La differenza tra editing e correzione di bozze

correzione di bozze

Editing o correzione di bozze? Questo è il dilemma. Non c’è l’uno senza l’altro e la seconda è il perfezionamento del primo.

L’editing, dall’inglese to edit  (modificare, correggere), è la prima revisione che un romanzo riceve da parte di un professionista dell’editoria (l’editor, appunto), paragonabile a una esplorazione del terreno “letterario”. È nella fase di editing, infatti, che un libro rivela tutti i suoi punti di forza e di debolezza, che, anche con la collaborazione dell’autore, andranno esaltati o eliminati. L’editing interviene sulla forma e sullo stile di un romanzo, attraverso modifiche che riguardano l’aspetto grammaticale, sintattico e lessicale del testo – errori grammaticali, logici, parole usate in un contesto sbagliato – e modifiche che investono il testo nella sua complessità – inversioni di parole, tagli, aggiunte, riscritture. Oltre all’aspetto testuale, l’editing coinvolge anche l’aspetto contenutistico e semantico di un libro: nel corso del suo svolgimento, infatti, vengono scovati i buchi di trama, le incoerenze, le inesattezze storiche del presente e del passato e, infine, controllata la credibilità dei personaggi, che dovrebbero avere comportamenti in linea con la personalità definita dallo scrittore e in generale sensati.

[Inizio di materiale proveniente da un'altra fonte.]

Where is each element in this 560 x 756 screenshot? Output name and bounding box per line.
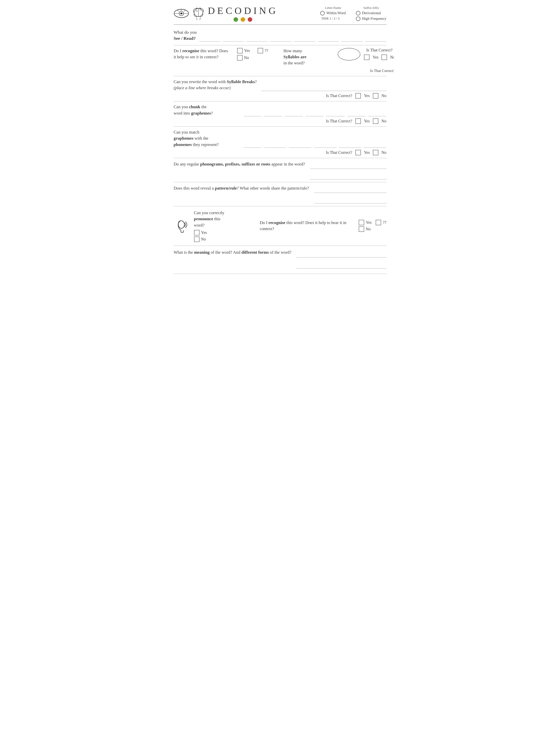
match-graphemes-no-checkbox[interactable] <box>373 150 378 155</box>
match-grapheme-line-6[interactable] <box>364 142 386 148</box>
chunk-grapheme-line-1[interactable] <box>244 111 261 116</box>
match-graphemes-yes-checkbox[interactable] <box>355 150 361 155</box>
match-grapheme-line-2[interactable] <box>264 142 286 148</box>
see-read-input-2[interactable] <box>223 36 244 42</box>
pattern-rule-question: Does this word reveal a pattern/rule? Wh… <box>174 185 309 191</box>
recognise-no-label: No <box>244 56 249 60</box>
chunk-graphemes-no-checkbox[interactable] <box>373 118 378 124</box>
match-grapheme-line-4[interactable] <box>314 142 336 148</box>
chunk-grapheme-line-2[interactable] <box>264 111 282 116</box>
pronounce-yes-checkbox[interactable] <box>194 230 200 235</box>
page-title: DECODING <box>208 5 278 16</box>
phonograms-lines <box>310 161 386 179</box>
recognise-maybe-checkbox[interactable] <box>258 48 263 54</box>
divider-4 <box>174 127 386 127</box>
meaning-row: What is the meaning of the word? And dif… <box>174 249 386 269</box>
chunk-graphemes-yes-checkbox[interactable] <box>355 118 361 124</box>
svg-line-10 <box>200 18 200 20</box>
svg-line-9 <box>196 18 197 20</box>
pattern-rule-lines <box>314 185 386 203</box>
see-read-input-1[interactable] <box>199 36 220 42</box>
recognise2-no-label: No <box>366 227 371 231</box>
syllable-breaks-top: Can you rewrite the word with Syllable B… <box>174 79 386 91</box>
see-read-input-5[interactable] <box>294 36 315 42</box>
syllable-breaks-no-checkbox[interactable] <box>373 93 378 99</box>
is-correct-inline-label: Is That Correct? <box>370 69 394 73</box>
pattern-rule-section: Does this word reveal a pattern/rule? Wh… <box>174 185 386 203</box>
recognise2-maybe-row: ?? <box>376 220 386 225</box>
syllables-no-checkbox[interactable] <box>381 55 387 60</box>
svg-point-3 <box>180 13 182 15</box>
chunk-grapheme-line-7[interactable] <box>368 111 386 116</box>
meaning-input-2[interactable] <box>296 263 386 269</box>
syllable-count-oval[interactable] <box>338 48 360 61</box>
syllables-yes-checkbox[interactable] <box>364 55 369 60</box>
chunk-grapheme-line-6[interactable] <box>347 111 365 116</box>
meaning-section: What is the meaning of the word? And dif… <box>174 249 386 269</box>
pronounce-no-checkbox[interactable] <box>194 236 200 242</box>
high-frequency-radio[interactable]: High Frequency <box>356 17 386 21</box>
syllable-breaks-yes-checkbox[interactable] <box>355 93 361 99</box>
see-read-input-3[interactable] <box>247 36 268 42</box>
within-word-radio[interactable]: Within Word <box>320 11 346 16</box>
speak-icon <box>174 218 189 233</box>
dots-row <box>234 17 252 22</box>
match-grapheme-line-3[interactable] <box>289 142 311 148</box>
recognise-text: Do I recognise this word? Does it help t… <box>174 48 229 60</box>
match-graphemes-yes-label: Yes <box>364 150 370 155</box>
recognise-syllables-row: Do I recognise this word? Does it help t… <box>174 48 386 73</box>
see-read-input-4[interactable] <box>270 36 292 42</box>
syllable-breaks-input[interactable] <box>261 85 386 91</box>
syllables-question: How manySyllables arein the word? <box>283 48 334 66</box>
recognise2-maybe-col: ?? <box>376 220 386 225</box>
meaning-lines <box>296 249 386 269</box>
derivational-radio[interactable]: Derivational <box>356 11 386 16</box>
tier-label: TIER 1 / 2 / 3 <box>320 17 346 21</box>
dot-green <box>234 17 238 22</box>
meaning-input-1[interactable] <box>296 252 386 257</box>
divider-1 <box>174 45 386 45</box>
phonograms-input-2[interactable] <box>310 174 386 179</box>
page-header: DECODING Letter-Name Within Word TIER 1 … <box>174 5 386 25</box>
syllable-breaks-lines <box>261 85 386 91</box>
see-read-input-6[interactable] <box>318 36 339 42</box>
recognise2-no-checkbox[interactable] <box>359 226 364 232</box>
recognise2-yes-checkbox[interactable] <box>359 220 364 225</box>
recognise-maybe-col: ?? <box>258 48 268 54</box>
divider-2 <box>174 76 386 76</box>
chunk-grapheme-line-3[interactable] <box>285 111 303 116</box>
radio-high-freq[interactable] <box>356 17 360 21</box>
recognise2-question: Do I recognise this word? Does it help t… <box>260 220 355 232</box>
radio-within-word[interactable] <box>320 11 325 16</box>
meaning-question: What is the meaning of the word? And dif… <box>174 249 292 255</box>
syllables-is-correct-label: Is That Correct? <box>366 48 393 53</box>
pronounce-yes-row: Yes <box>194 230 245 235</box>
recognise-yes-checkbox[interactable] <box>237 48 243 54</box>
syllable-breaks-section: Can you rewrite the word with Syllable B… <box>174 79 386 99</box>
column-right: Suffix/Affix Derivational High Frequency <box>356 6 386 21</box>
recognise-maybe-row: ?? <box>258 48 268 54</box>
pattern-rule-input-2[interactable] <box>314 198 386 203</box>
syllables-block: How manySyllables arein the word? Is Tha… <box>276 48 394 73</box>
dot-red <box>248 17 252 22</box>
see-read-input-7[interactable] <box>341 36 363 42</box>
see-read-input-8[interactable] <box>365 36 386 42</box>
recognise-no-checkbox[interactable] <box>237 55 243 61</box>
match-graphemes-no-label: No <box>381 150 386 155</box>
match-graphemes-question: Can you matchgraphemes with thephonemes … <box>174 129 240 148</box>
recognise2-checkboxes: Yes No <box>359 220 372 232</box>
match-graphemes-lines <box>244 142 386 148</box>
chunk-graphemes-section: Can you chunk theword into graphemes? Is… <box>174 104 386 124</box>
divider-3 <box>174 101 386 101</box>
match-grapheme-line-1[interactable] <box>244 142 261 148</box>
recognise2-maybe-checkbox[interactable] <box>376 220 381 225</box>
see-read-section: What do you See / Read? <box>174 30 386 42</box>
chunk-grapheme-line-4[interactable] <box>305 111 324 116</box>
phonograms-input-1[interactable] <box>310 163 386 169</box>
match-grapheme-line-5[interactable] <box>339 142 361 148</box>
radio-derivational[interactable] <box>356 11 360 16</box>
syllables-top: How manySyllables arein the word? Is Tha… <box>283 48 394 66</box>
syllables-correct-inline: Is That Correct? <box>283 69 394 73</box>
chunk-grapheme-line-5[interactable] <box>326 111 344 116</box>
pattern-rule-input-1[interactable] <box>314 187 386 193</box>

La correzione di bozze, invece, è l’ultima revisione che si fa a un romanzo. Essa interviene sulla forma – correggendo errori ortografici, di distrazione e di battitura – sulla formattazione del testo (capoversi, spaziatura, font del carattere) e sulla punteggiatura. È il controllo finale che si richiede prima di mandare un libro in stampa. La correzione di bozze serve anche a verificare eventuali errori commessi in fase di editing, che devono essere corretti con lo spirito di un editor e non di un semplice correttore di bozze affinché il libro sia perfetto a livello testuale e possa passare alla fase successiva, l’impaginazione.

L’impaginazione interviene sulla veste grafica del libro. Durante di essa il testo viene organizzato e distribuito a seconda di come lo si vuole vedere sulla carta stampata e vengono inseriti i loghi e le diciture tecniche.